---- Data to examine

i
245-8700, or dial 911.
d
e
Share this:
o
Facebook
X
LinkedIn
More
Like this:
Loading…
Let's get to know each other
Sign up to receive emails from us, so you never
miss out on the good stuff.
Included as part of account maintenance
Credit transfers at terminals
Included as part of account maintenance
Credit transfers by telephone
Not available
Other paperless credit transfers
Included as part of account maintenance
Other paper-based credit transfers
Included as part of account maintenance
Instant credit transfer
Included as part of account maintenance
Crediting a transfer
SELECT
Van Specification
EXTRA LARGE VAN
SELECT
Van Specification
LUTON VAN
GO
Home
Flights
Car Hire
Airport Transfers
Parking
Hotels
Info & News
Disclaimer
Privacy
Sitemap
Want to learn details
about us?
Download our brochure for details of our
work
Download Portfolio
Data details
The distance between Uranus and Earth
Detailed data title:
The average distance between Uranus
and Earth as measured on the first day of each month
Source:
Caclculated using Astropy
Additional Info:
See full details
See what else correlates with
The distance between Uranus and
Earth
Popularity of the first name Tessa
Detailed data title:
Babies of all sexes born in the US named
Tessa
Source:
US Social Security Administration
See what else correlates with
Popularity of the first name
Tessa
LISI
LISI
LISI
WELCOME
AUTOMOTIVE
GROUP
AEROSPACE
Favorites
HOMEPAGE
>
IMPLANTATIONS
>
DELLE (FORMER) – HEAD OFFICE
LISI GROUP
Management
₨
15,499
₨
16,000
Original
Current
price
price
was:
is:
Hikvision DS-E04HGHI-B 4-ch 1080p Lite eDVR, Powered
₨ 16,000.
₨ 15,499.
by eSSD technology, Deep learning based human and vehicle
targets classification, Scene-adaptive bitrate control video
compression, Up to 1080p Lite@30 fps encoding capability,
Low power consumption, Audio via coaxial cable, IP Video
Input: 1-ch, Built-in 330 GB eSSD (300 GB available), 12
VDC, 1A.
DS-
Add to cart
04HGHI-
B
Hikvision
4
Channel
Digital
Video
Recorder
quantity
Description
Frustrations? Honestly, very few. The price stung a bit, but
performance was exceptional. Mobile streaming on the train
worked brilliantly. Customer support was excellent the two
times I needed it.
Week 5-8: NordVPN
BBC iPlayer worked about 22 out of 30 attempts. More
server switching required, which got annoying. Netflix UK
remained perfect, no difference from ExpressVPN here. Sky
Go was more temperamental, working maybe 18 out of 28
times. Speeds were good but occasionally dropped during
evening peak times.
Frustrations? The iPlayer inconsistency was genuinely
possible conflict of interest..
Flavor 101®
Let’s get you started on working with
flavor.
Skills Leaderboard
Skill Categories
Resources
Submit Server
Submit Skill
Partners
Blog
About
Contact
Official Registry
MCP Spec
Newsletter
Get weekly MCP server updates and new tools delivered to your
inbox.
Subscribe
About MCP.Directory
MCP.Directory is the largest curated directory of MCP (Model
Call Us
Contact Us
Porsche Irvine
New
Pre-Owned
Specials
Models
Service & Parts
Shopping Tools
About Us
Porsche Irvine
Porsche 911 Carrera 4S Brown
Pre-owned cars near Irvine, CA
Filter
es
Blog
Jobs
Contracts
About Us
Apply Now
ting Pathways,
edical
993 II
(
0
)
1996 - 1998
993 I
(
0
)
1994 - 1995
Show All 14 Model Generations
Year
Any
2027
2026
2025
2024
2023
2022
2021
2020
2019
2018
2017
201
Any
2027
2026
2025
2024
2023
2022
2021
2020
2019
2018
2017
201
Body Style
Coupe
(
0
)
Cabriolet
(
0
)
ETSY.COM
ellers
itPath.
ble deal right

--------

■ **Task**:
Which lines of the data contain the string "Earth"? Copy each one.

■ **Answer for this exercise**:
The distance between Uranus and Earth
and Earth as measured on the first day of each month
Earth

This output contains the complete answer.